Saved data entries
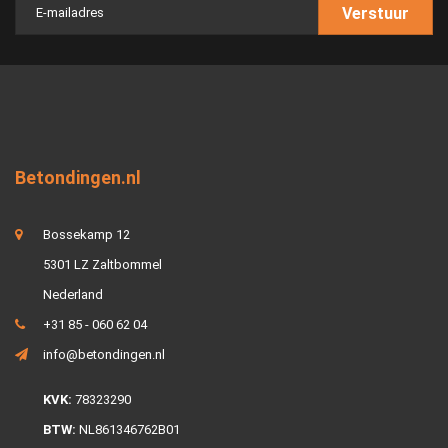
Verstuur
Betondingen.nl
Bossekamp 12
5301 LZ Zaltbommel
Nederland
+31 85 - 060 62 04
info@betondingen.nl
KVK:
78323290
BTW:
NL861346762B01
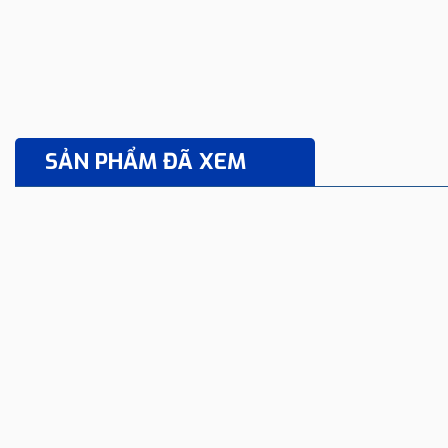
SẢN PHẨM ĐÃ XEM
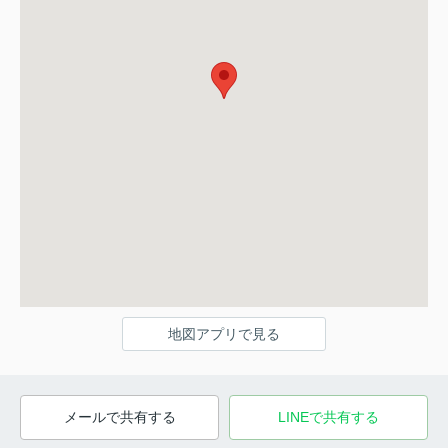
地図アプリで見る
メールで共有する
LINEで共有する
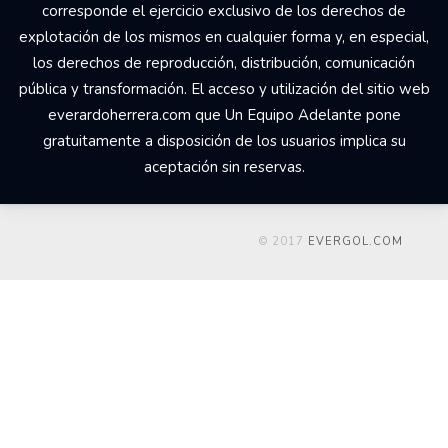
corresponde el ejercicio exclusivo de los derechos de
explotación de los mismos en cualquier forma y, en especial,
los derechos de reproducción, distribución, comunicación
pública y transformación. El acceso y utilización del sitio web
everardoherrera.com que Un Equipo Adelante pone
gratuitamente a disposición de los usuarios implica su
aceptación sin reservas.
© 2017
EVERGOL.COM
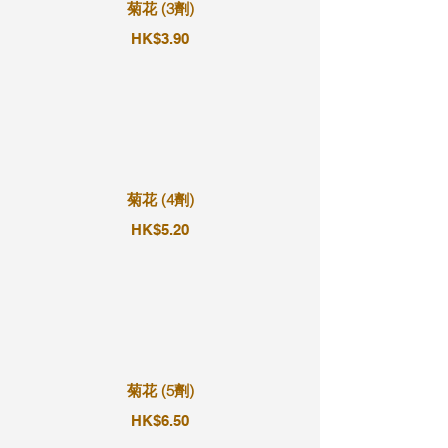
菊花 (3劑)
HK$3.90
菊花 (4劑)
HK$5.20
菊花 (5劑)
HK$6.50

* _Work item_
Reproduce all of the entries exactly as they appear, though any picture they include must be omitted.

* _Result of this exercise_
Verstuur
Betondingen.nl
Bossekamp 12
5301 LZ Zaltbommel
Nederland
+31 85 - 060 62 04
info@betondingen.nl
KVK:
78323290
BTW:
NL861346762B01
SẢN PHẨM ĐÃ XEM
地図アプリで見る
メールで共有する
LINEで共有する
corresponde el ejercicio exclusivo de los derechos de
explotación de los mismos en cualquier forma y, en especial,
los derechos de reproducción, distribución, comunicación
pública y transformación. El acceso y utilización del sitio web
everardoherrera.com que Un Equipo Adelante pone
gratuitamente a disposición de los usuarios implica su
aceptación sin reservas.
© 2017
EVERGOL.COM
菊花 (3劑)
HK$3.90
菊花 (4劑)
HK$5.20
菊花 (5劑)
HK$6.50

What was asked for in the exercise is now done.